Friday, May 16, 2008

TIECON08 - Mike Speiser's keynote on startup execution

I am blogging live from TIECON08 in Santa Clara listening to Mike Speiser

I admire Mike Speiser because I relate to his approach of defining the startup process with an Engg approach. I heard him from a TIECON07 panel last year as an entrepreneur and am amazed that now as a a VC, he has the same advice, with the same passion and clarity.

He founded Bix, raised $7M, spent $700 when he sold to Yahoo, now he is joining Sutter Hill Ventures.

I am going to upload a video of part of his presentation, will do better justice to his passionate advice for entrepreneurs! (will update here once it is ready)

Update: Mike's presentation(pdf) with his notes are at his blog here.

My summary: I've taken 3 key points and as I sit listening to Mike, I remember many entrepreneurs I know who are in early stages building out their startup either from my blog readers or my mentorees from MIT VMS program and everyone of his advice is so true and profound.

1. Iterate, Iterate and find your real product

This is not about speed but about finding the real product-market match that creates revenues. He was making a subtle reference to this other point. The key is not about building technology for the sake of technology or a product thats productizing of your technology by a product manager, but finding a product that generates real revenues with market validation for it.

2. Do not do marketing before your product is ready

As a marketing person and entrepreneur, I find the need to add a clarification here.

Marketing for new entrepreneurs, especially engineers includes everything other than engineering design and development.

I think Mike refers to spending time/focus/money to reach users/customers with outbound marketing efforts like a launch event, PR, speaking engagements, conference exhibits etc.

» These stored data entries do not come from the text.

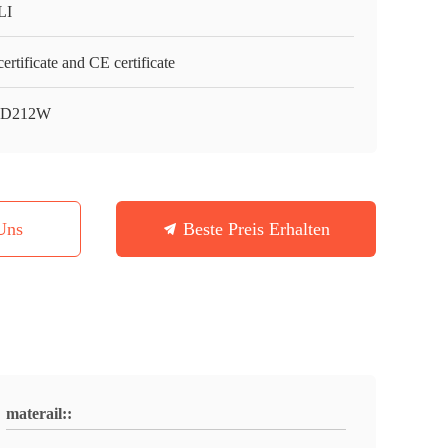
LI
ertificate and CE certificate
6D212W
Uns
Beste Preis Erhalten
materail::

This does not mean you build a product in vacuum, but you as the entrepreneur need to spend time understanding your customer, reaching them and listening to their feedback to adapt your product to iterate to what really generates money directly or scaling excitement of consumers that can be monetized.

This implies for Web businesses (or facebook app based businesses) that you need to build metrics by which you understand your real user behavior and you have to be super aggressive in reaching variety of customers who would pay.

You iterate here as much as the product and be ready for the chaos of change and hire the early team that can survive, appreciate your approach and help you succeed in adapting to customers.

3. Recruit the best VC

This
is another gem of wisdom here. Focus on building product, finding market validation that scales, then go find the best VC.

Do not select a VC only based on giving out less equity but find the best VC who can help you scale your business, aligned with your long-term vision.


5 comments:

Shuba Swaminathan said...

Great points Sudha, you're the voice of reason as usual! Your advice proved itself out over and over again for me. Looking forward to the video having missed TieCon.

mspeiser said...

Thank you for your kind words and post. The presentation with speaker notes is at www.laserlike.com. Take care, Mike

Sudha (Su) Jamthe said...

@shuba,

Glad to hear from you. Was just recalling your startup experience this week.

Mike's presentation had a lot more content than what I could capture in 1 blog post. The video turned out to be huge so I am trying to get it edited to be able to get it under 100MB to post to youtube.

Anonymous said...

Perfect post. That was exactly what I was looking for.